2.1 Ethics statement
The experiment was undertaken at the Dairygold Research Farm in Kilworth, Co. Cork, Ireland (Teagasc, Animal and Grassland Research and Innovation Centre, Moorepark, Fermoy, Co. Cork, Ireland; 52°09’N; 8°16’W). All animal procedures performed in this study were undertaken by trained research personnel, were approved by the Teagasc Animal Ethics Committee, and are consistent with the experimental license (AE19132/P148) issued by the Irish Health Products Regulatory Authority under European Union legislation (Directive 2010/63/EU) for the protection of animals used for scientific purposes.
2.2 Study design and animal model
2.2.1 Colostrum donors and management.
Colostrum was sourced from a primi- (n = 10) and multiparous (n = 17) (1–10 lactations, mean lactation 2.93 (SE 0.46)) herd consisting of Holstein-Friesian (HO; n = 17) and Jersey (JE; n = 10) cattle (Table 1) all of which were raised and managed within a single, spring-calving system.
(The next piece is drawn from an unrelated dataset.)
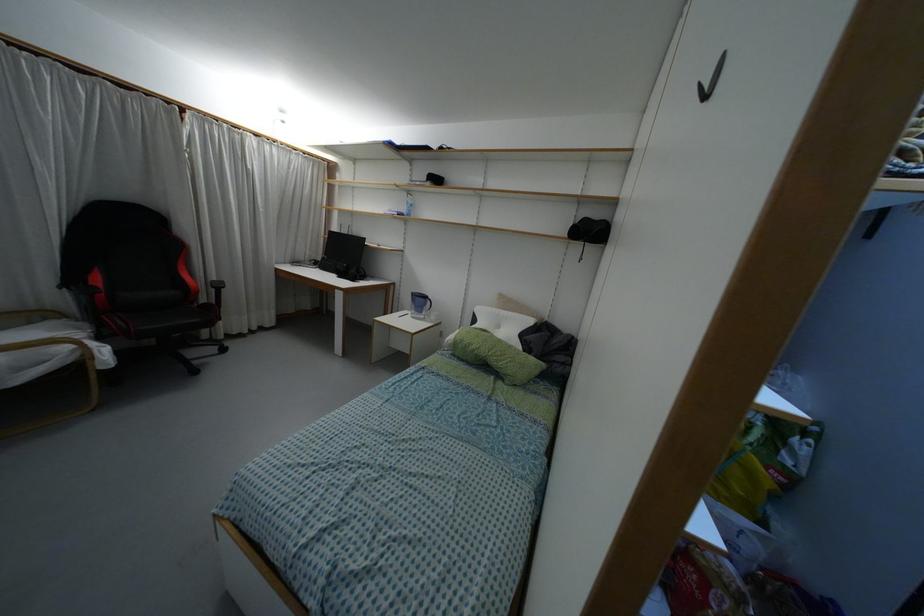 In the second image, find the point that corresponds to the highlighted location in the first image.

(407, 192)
Cows and heifers grazed perennial rye grass/white clover pastures until November 2021, after which they were accommodated indoors until approximately April 2022 (Fig 1). Pregnant heifers and cows were penned in the housing unit by reproductive status (heifers separate from cows), in a free-stall system fitted with rubber mats, slatted floors in the aisles and automated waste removal. While indoors, all cows and heifers were offered home-grown grass silage (perennial rye grass/white clover) ad libitum without any supplementary concentrate feed. Pregnant cows and heifers were vaccinated against Rotavirus, Bovine Coronavirus, and Escherichia coli (Bovilis® Rotavec®Corona, MSD Animal Health, Ireland); Infectious Bovine Rhinotracheitis (IBR; Rispoval® IBR-Marker inactivated, Zoetis Belgium S.A., Dublin, Ireland) and Salmonella (Bovilis® Bovivac S, Intervet Ireland Limited, Dublin, Ireland). At dry-off, cows and heifers were treated for internal and external parasites (Cydectin: 0.5% w/v pour-on for cattle, Zoetis Belgium S.A., Dublin, Ireland). Fourteen of the 17 cows had somatic cell counts greater than 100,000 and thus received an intramammary antibiotic (Ceravin Dry Cow 250 mg intramammary suspension, MSD Animal Health, Ireland) prior to teat sealing. All cows had teat sealant (Boviseal, Zoetis Belgium S.A., Dublin, Ireland) applied at dry-off. Heifers entering first calving and first lactation received no teat sealant nor udder treatment prior to calving. Based on the expected calving date and clinical signs, pregnant cows and heifers were moved from the main herd and housed in a separate calving unit approximately one week prior to parturition. Cows and heifers in the calving unit were accommodated on deep straw-bedded concrete floors and had ad libitum access to water and home-grown grass silage (perennial rye grass/white clover), with no supplementary concentrates provided.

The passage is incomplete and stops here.